The Father and son duo, working for the Seafood company called “Anchor Frozen Foods Inc” admitted to conspiracy to commit wire fraud, and importing giant squid in Peru, marketing it and relabeling it as octopus. They will be fined $250,000 and will face 3-5 years in prison. The corporation will also pay a fine of $500,000 and be on probation for 5 years.

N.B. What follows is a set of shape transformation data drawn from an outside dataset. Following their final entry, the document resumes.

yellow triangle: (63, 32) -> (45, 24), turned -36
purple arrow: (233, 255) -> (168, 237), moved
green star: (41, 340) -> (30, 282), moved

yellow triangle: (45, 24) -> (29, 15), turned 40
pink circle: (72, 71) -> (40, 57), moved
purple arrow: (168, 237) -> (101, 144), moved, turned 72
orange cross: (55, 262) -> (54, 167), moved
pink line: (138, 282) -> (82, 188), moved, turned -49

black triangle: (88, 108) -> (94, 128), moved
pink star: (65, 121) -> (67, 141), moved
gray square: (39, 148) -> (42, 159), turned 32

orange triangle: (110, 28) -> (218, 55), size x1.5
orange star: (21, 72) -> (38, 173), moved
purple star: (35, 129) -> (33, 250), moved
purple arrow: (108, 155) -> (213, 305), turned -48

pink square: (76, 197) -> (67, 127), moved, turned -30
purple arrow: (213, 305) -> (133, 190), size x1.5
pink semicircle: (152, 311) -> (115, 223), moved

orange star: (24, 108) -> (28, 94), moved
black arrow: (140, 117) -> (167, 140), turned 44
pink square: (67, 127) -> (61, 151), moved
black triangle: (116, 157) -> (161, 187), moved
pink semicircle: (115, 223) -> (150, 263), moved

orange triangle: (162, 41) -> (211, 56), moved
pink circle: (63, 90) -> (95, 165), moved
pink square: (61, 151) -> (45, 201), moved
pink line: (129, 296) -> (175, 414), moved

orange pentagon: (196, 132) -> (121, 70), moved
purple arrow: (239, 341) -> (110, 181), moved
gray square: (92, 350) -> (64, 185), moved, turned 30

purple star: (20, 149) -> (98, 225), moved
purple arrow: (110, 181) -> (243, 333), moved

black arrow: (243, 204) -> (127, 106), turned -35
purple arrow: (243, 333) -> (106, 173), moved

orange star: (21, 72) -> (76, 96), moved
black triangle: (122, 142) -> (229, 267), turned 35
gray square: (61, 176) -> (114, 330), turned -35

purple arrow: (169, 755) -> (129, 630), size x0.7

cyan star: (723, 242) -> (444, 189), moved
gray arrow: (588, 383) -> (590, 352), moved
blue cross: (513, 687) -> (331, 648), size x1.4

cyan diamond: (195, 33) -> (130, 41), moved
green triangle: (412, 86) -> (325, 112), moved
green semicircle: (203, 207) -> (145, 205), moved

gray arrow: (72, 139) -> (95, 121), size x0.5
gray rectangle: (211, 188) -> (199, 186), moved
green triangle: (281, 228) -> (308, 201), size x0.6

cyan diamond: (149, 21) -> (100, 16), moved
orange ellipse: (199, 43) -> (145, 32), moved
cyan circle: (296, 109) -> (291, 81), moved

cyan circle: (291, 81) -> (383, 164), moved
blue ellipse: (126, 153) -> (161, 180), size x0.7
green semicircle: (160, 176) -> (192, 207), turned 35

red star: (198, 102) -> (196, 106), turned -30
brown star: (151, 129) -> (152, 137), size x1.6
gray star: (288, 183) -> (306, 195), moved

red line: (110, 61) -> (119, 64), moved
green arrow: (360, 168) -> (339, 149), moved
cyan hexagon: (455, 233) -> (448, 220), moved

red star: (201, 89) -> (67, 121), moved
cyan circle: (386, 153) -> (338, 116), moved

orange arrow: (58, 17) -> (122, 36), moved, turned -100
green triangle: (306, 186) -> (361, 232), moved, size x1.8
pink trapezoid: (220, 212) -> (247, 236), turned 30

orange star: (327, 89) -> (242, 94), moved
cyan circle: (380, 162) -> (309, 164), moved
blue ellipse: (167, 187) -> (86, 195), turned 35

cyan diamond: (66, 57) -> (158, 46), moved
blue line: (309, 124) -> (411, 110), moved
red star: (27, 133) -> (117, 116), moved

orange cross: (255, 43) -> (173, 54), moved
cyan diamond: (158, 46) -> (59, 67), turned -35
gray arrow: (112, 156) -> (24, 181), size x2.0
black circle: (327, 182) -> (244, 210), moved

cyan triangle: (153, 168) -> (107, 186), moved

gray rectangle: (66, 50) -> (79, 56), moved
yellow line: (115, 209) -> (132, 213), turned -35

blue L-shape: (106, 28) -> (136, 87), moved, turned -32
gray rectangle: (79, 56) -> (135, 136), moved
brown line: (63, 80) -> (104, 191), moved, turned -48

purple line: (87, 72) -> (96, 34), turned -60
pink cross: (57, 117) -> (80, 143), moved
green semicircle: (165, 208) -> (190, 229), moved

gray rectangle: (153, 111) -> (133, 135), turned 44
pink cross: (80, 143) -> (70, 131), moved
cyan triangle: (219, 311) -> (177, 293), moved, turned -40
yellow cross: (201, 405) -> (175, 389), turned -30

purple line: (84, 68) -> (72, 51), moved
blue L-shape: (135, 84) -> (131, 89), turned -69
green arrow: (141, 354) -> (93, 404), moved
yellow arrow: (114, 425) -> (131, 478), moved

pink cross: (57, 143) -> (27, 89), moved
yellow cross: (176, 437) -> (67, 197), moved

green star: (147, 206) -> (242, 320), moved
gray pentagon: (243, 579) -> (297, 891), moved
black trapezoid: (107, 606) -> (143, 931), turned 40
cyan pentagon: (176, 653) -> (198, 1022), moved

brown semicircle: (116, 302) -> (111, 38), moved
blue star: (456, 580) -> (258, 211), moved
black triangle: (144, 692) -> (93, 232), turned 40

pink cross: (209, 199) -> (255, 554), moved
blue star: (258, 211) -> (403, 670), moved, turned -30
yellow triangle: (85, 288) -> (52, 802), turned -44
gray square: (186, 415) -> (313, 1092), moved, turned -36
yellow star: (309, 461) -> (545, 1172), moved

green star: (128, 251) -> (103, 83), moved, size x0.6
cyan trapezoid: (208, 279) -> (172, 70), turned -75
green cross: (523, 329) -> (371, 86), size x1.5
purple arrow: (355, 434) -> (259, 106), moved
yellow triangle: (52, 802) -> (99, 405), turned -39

“Seafood fraud is illegal, undermines confidence in the market place, and can have serious consequences for fish, fishermen, the seafood industry and consumers,” said James Landon, Director of the National Oceanic and Atmospheric Administration’s (NOAA) Office of Law Enforcement.
Tracking Seafood With Technology
But this doesn’t deter Loch Durant, a Scotland based salmon fish farm who says they can sample any salmon and forensically identify their fish or not, weeding out the fraudsters who try to apply fake custom labels to their seafood.
This new way of testing the DNA in fish is done by a company called Oritain, A global leader in using forensic science to determine food, fiber and pharmaceutical provenance, Oritain protects the reputations of their customers by forensically tracing the actual products, not packaging or labels. Their approach proves that ‘nature gives everything specific markers that are unique to its origin’.
Food fraud is estimated to cost the food industry about $50 Billion a year, Creating a big headache for chefs, restaurants and diners.
Read: Singapore Researchers Urge Seafood Label Reform After Finding Pork DNA in Seafood Products.
Octopus and Squid – What is the difference?
For those who don’t know, The U.S. Food and Drug administration requires food companies selling squid to mark the species by it’s name: octopus, or as calamari.
Octopus is generally more expensive and can only be sold under the name octopus. Octopus and squid are distinct species, with a big difference in their taxonomy, habitat and physical characteristics.